[Extracted page text data]

━━━━━━━━

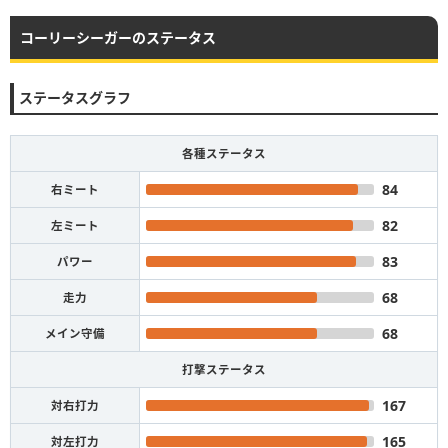
コーリーシーガーのステータス
ステータスグラフ
各種ステータス
84
右ミート
82
左ミート
83
パワー
68
走力
68
メイン守備
打撃ステータス
167
対右打力
165
対左打力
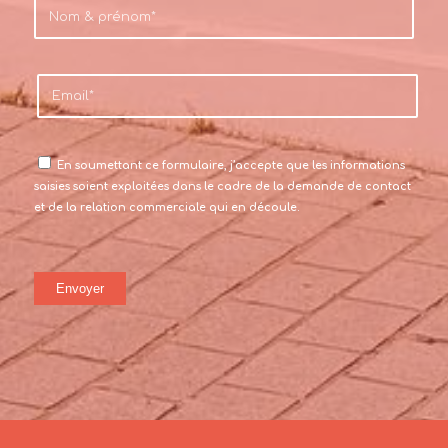
En soumettant ce formulaire, j’accepte que les informations
saisies soient exploitées dans le cadre de la demande de contact
et de la relation commerciale qui en découle.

━━━━━━━━

## TRY IT
Where pictures sit among the data above, omit them, and output the rest exactly.

## ANSWER BOX
コーリーシーガーのステータス
ステータスグラフ
各種ステータス
84
右ミート
82
左ミート
83
パワー
68
走力
68
メイン守備
打撃ステータス
167
対右打力
165
対左打力
En soumettant ce formulaire, j’accepte que les informations
saisies soient exploitées dans le cadre de la demande de contact
et de la relation commerciale qui en découle.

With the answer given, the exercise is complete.